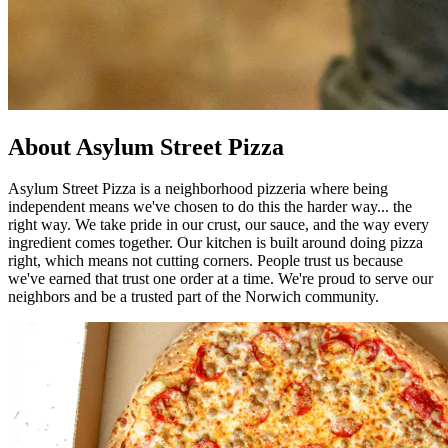
About Asylum Street Pizza
Asylum Street Pizza is a neighborhood pizzeria where being
independent means we've chosen to do this the harder way... the
right way. We take pride in our crust, our sauce, and the way every
ingredient comes together. Our kitchen is built around doing pizza
right, which means not cutting corners. People trust us because
we've earned that trust one order at a time. We're proud to serve our
neighbors and be a trusted part of the Norwich community.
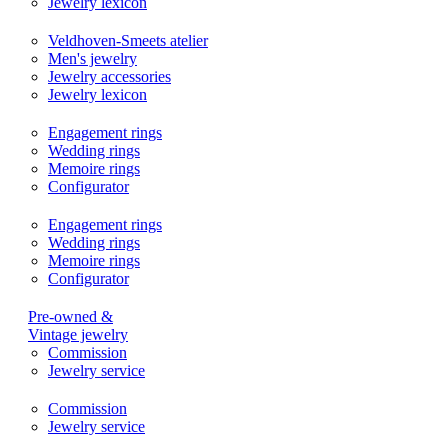
Jewelry lexicon
Veldhoven-Smeets atelier
Men's jewelry
Jewelry accessories
Jewelry lexicon
Engagement rings
Wedding rings
Memoire rings
Configurator
Engagement rings
Wedding rings
Memoire rings
Configurator
Pre-owned &
Vintage jewelry
Commission
Jewelry service
Commission
Jewelry service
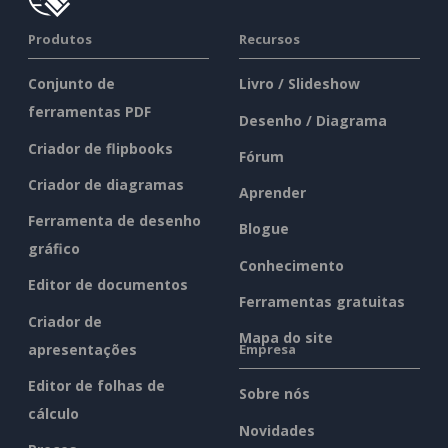
Produtos
Recursos
Conjunto de
Livro / Slideshow
ferramentas PDF
Desenho / Diagrama
Criador de flipbooks
Fórum
Criador de diagramas
Aprender
Ferramenta de desenho
Blogue
gráfico
Conhecimento
Editor de documentos
Ferramentas gratuitas
Criador de
Mapa do site
apresentações
Empresa
Editor de folhas de
Sobre nós
cálculo
Novidades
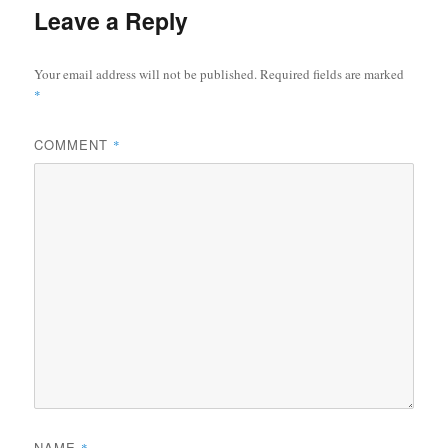
Leave a Reply
Your email address will not be published.
Required fields are marked
*
COMMENT
*
NAME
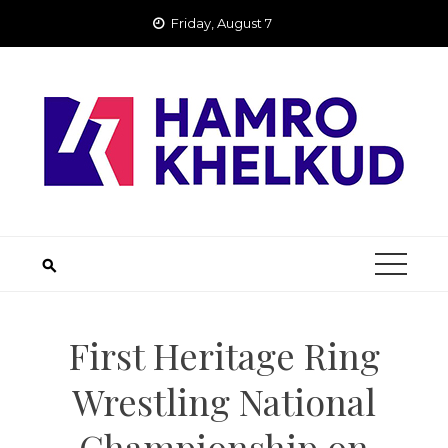
Skip
Friday, August 7
to
content
First Heritage Ring
Wrestling National
Championship on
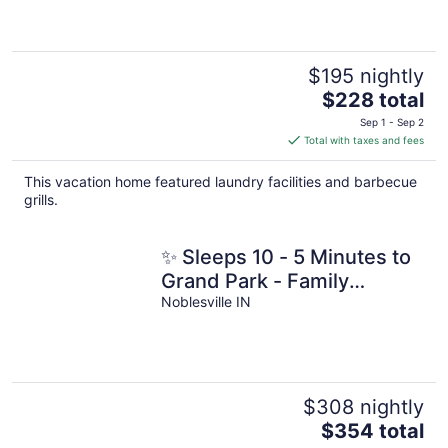
$195 nightly
The
$228 total
price
Sep 1 - Sep 2
is
Total with taxes and fees
$228
total
This vacation home featured laundry facilities and barbecue
per
grills.
night
✨ Sleeps 10 - 5 Minutes to
Grand Park - Family
Favorite!
Noblesville IN
$308 nightly
The
$354 total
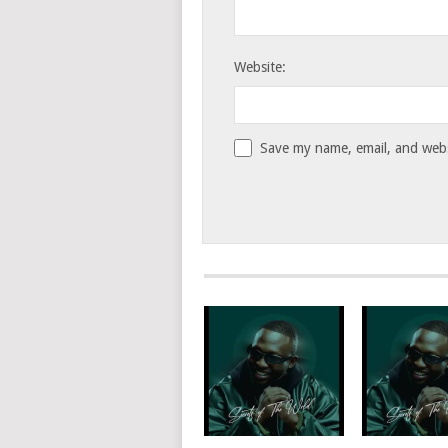
Website:
Save my name, email, and websi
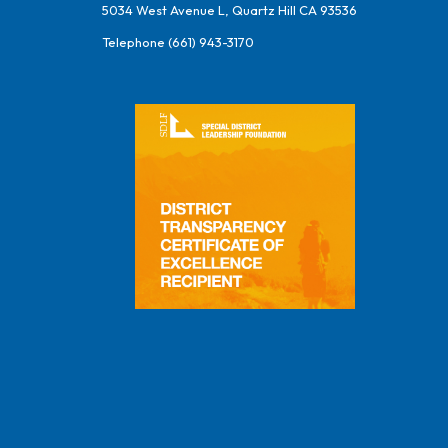
5034 West Avenue L, Quartz Hill CA 93536
Telephone
(661) 943-3170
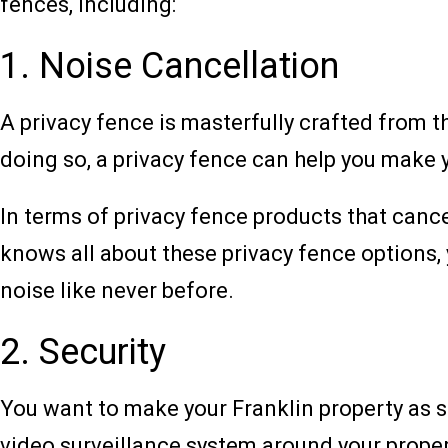
fences, including:
1. Noise Cancellation
A privacy fence is masterfully crafted from th
doing so, a privacy fence can help you make y
In terms of privacy fence products that canc
knows all about these privacy fence options, 
noise like never before.
2. Security
You want to make your Franklin property as sa
video surveillance system around your propert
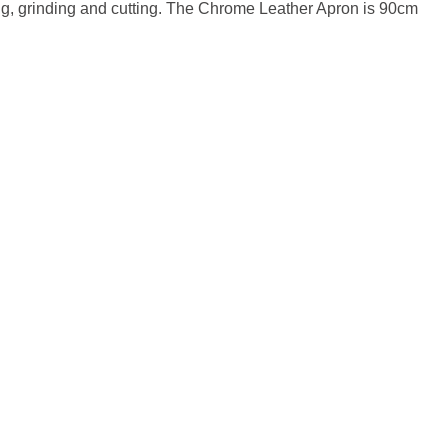
ng, grinding and cutting. The Chrome Leather Apron is 90cm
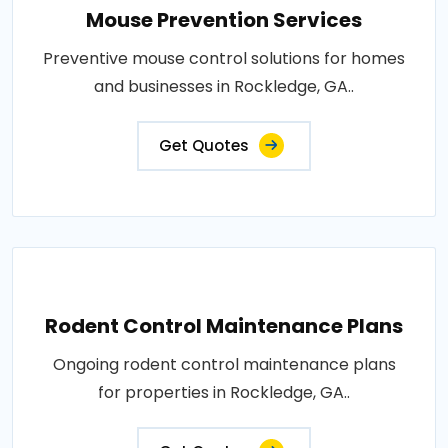
Mouse Prevention Services
Preventive mouse control solutions for homes
and businesses in Rockledge, GA..
Get Quotes
Rodent Control Maintenance Plans
Ongoing rodent control maintenance plans
for properties in Rockledge, GA..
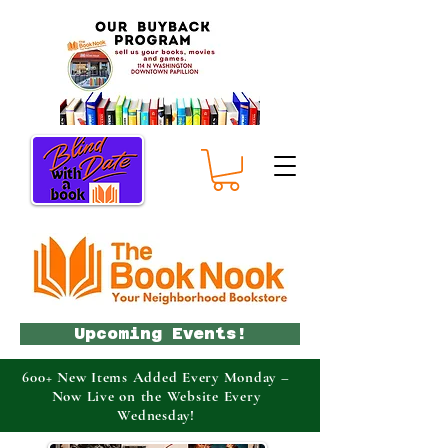
Upcoming Events!
600+ New Items Added Every Monday –
Now Live on the Website Every
Wednesday!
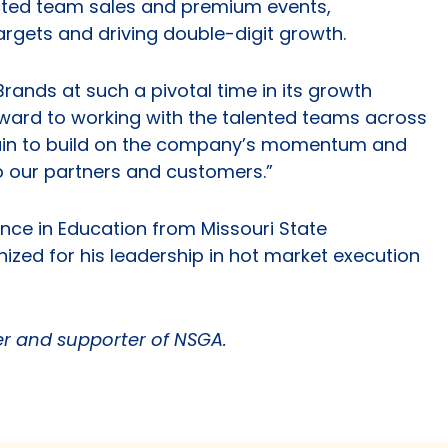
ected team sales and premium events,
argets and driving double-digit growth.
rands at such a pivotal time in its growth
forward to working with the talented teams across
hain to build on the company’s momentum and
to our partners and customers.”
nce in Education from Missouri State
ized for his leadership in hot market execution
 and supporter of NSGA.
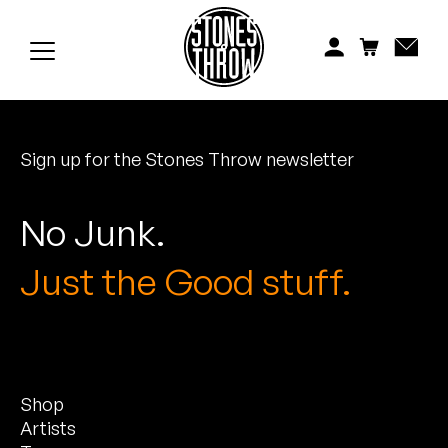
Jonti
Kiefer
Knxwledge
Sign up for the Stones Throw newsletter
Koreatown Oddity
Los Retros
No Junk.
Maylee Todd
Just the Good stuff.
Mild High Club
Mndsgn
Shop
NxWorries
Artists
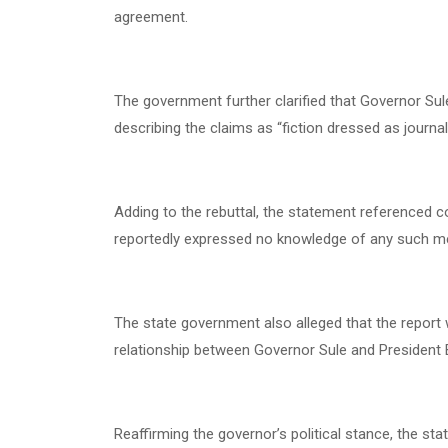
agreement.
The government further clarified that Governor Sul
describing the claims as “fiction dressed as journal
Adding to the rebuttal, the statement referenced 
reportedly expressed no knowledge of any such meet
The state government also alleged that the report w
relationship between Governor Sule and President 
Reaffirming the governor’s political stance, the s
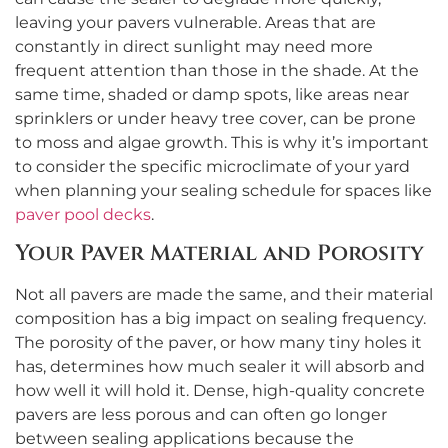
leaving your pavers vulnerable. Areas that are
constantly in direct sunlight may need more
frequent attention than those in the shade. At the
same time, shaded or damp spots, like areas near
sprinklers or under heavy tree cover, can be prone
to moss and algae growth. This is why it’s important
to consider the specific microclimate of your yard
when planning your sealing schedule for spaces like
paver pool decks
.
Your Paver Material and Porosity
Not all pavers are made the same, and their material
composition has a big impact on sealing frequency.
The porosity of the paver, or how many tiny holes it
has, determines how much sealer it will absorb and
how well it will hold it. Dense, high-quality concrete
pavers are less porous and can often go longer
between sealing applications because the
++++++++++++++++++++
Output only the lines above from the one containing "Sep 1 - Sep 2" to the one containing "Preventive mouse control solutions for homes", both included, exactly as written and with no pictures.

Sep 1 - Sep 2
is
Total with taxes and fees
$228
total
This vacation home featured laundry facilities and barbecue
per
grills.
night
✨ Sleeps 10 - 5 Minutes to
Grand Park - Family
Favorite!
Noblesville IN
$308 nightly
The
$354 total
Website:
Save my name, email, and websi
5034 West Avenue L, Quartz Hill CA 93536
Telephone
(661) 943-3170
fences, including:
1. Noise Cancellation
A privacy fence is masterfully crafted from th
doing so, a privacy fence can help you make y
In terms of privacy fence products that canc
knows all about these privacy fence options, 
noise like never before.
2. Security
You want to make your Franklin property as sa
video surveillance system around your propert
ng, grinding and cutting. The Chrome Leather Apron is 90cm
Mouse Prevention Services
Preventive mouse control solutions for homes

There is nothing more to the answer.